* _TASK GOAL_
An exact copy of the line containing "Image attached. Segment" and of every line after it, through the last line of the material, is what should be returned.

▼▼▼

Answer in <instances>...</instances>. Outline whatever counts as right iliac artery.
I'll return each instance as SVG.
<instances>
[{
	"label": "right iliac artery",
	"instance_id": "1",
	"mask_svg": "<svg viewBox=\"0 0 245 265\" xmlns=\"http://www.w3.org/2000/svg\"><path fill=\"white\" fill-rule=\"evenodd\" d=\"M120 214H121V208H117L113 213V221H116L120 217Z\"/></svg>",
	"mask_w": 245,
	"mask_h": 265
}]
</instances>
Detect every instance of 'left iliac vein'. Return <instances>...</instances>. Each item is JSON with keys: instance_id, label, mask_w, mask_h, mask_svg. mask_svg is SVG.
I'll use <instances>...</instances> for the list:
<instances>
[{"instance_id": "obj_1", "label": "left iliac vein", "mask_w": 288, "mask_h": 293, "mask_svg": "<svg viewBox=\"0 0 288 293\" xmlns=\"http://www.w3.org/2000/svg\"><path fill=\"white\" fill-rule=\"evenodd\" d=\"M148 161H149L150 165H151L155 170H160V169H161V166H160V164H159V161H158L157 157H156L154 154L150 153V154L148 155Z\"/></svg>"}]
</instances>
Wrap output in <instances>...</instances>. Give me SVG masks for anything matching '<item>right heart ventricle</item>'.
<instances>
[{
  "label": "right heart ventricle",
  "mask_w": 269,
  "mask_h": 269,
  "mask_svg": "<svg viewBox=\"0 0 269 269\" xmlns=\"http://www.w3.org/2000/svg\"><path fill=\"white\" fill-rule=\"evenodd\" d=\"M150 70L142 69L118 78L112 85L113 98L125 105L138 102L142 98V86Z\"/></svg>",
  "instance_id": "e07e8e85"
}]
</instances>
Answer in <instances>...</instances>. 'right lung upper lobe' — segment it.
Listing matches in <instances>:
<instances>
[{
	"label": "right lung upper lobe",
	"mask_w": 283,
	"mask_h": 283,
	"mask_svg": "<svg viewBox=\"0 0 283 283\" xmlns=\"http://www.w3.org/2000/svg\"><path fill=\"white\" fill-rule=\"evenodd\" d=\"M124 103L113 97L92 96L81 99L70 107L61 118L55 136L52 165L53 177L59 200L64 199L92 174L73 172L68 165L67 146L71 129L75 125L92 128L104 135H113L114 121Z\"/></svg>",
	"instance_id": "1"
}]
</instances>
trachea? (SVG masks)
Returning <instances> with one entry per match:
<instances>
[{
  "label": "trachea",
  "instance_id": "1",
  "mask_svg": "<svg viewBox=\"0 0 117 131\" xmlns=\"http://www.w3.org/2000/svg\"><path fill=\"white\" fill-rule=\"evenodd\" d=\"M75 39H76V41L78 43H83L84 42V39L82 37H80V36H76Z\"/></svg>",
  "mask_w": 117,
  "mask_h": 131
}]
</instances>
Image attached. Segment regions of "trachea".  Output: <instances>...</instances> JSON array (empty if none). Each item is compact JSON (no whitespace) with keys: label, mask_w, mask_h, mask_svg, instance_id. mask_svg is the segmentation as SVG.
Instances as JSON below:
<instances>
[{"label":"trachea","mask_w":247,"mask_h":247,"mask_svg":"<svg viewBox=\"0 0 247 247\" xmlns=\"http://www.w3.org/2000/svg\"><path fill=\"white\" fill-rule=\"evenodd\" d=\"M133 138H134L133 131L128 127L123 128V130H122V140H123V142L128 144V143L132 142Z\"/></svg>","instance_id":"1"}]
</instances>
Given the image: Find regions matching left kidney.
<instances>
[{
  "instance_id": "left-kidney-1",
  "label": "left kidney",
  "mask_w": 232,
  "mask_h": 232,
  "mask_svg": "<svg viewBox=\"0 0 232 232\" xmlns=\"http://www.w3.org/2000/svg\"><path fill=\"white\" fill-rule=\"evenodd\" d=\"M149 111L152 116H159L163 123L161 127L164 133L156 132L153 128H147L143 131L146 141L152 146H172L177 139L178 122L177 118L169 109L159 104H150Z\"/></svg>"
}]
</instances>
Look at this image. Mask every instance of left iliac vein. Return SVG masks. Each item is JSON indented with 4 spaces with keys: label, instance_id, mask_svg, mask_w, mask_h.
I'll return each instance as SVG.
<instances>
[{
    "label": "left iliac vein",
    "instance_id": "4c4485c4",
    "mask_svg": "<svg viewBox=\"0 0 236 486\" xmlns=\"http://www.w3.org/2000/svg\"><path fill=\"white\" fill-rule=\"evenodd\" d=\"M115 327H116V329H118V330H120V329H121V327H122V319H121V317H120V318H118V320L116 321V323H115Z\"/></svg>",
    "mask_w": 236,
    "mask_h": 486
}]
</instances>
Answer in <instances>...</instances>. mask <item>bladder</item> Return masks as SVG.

▲▲▲

* _ANSWER FOR THE TASK_
Image attached. Segment regions of "trachea".  Output: <instances>...</instances> JSON array (empty if none). Each item is compact JSON (no whitespace) with keys: label, mask_w, mask_h, mask_svg, instance_id. mask_svg is the segmentation as SVG.
Instances as JSON below:
<instances>
[{"label":"trachea","mask_w":247,"mask_h":247,"mask_svg":"<svg viewBox=\"0 0 247 247\" xmlns=\"http://www.w3.org/2000/svg\"><path fill=\"white\" fill-rule=\"evenodd\" d=\"M133 138H134L133 131L128 127L123 128V130H122V140H123V142L128 144V143L132 142Z\"/></svg>","instance_id":"1"}]
</instances>
Given the image: Find regions matching left kidney.
<instances>
[{
  "instance_id": "left-kidney-1",
  "label": "left kidney",
  "mask_w": 232,
  "mask_h": 232,
  "mask_svg": "<svg viewBox=\"0 0 232 232\" xmlns=\"http://www.w3.org/2000/svg\"><path fill=\"white\" fill-rule=\"evenodd\" d=\"M149 111L152 116H159L163 123L161 127L164 133L156 132L153 128H147L143 131L146 141L152 146H172L177 139L178 122L177 118L169 109L159 104H150Z\"/></svg>"
}]
</instances>
Look at this image. Mask every instance of left iliac vein. Return SVG masks. Each item is JSON indented with 4 spaces with keys: label, instance_id, mask_svg, mask_w, mask_h.
I'll return each instance as SVG.
<instances>
[{
    "label": "left iliac vein",
    "instance_id": "4c4485c4",
    "mask_svg": "<svg viewBox=\"0 0 236 486\" xmlns=\"http://www.w3.org/2000/svg\"><path fill=\"white\" fill-rule=\"evenodd\" d=\"M115 327H116V329H118V330H120V329H121V327H122V319H121V317H120V318H118V320L116 321V323H115Z\"/></svg>",
    "mask_w": 236,
    "mask_h": 486
}]
</instances>
Answer in <instances>...</instances>. mask <item>bladder</item> Return masks as SVG.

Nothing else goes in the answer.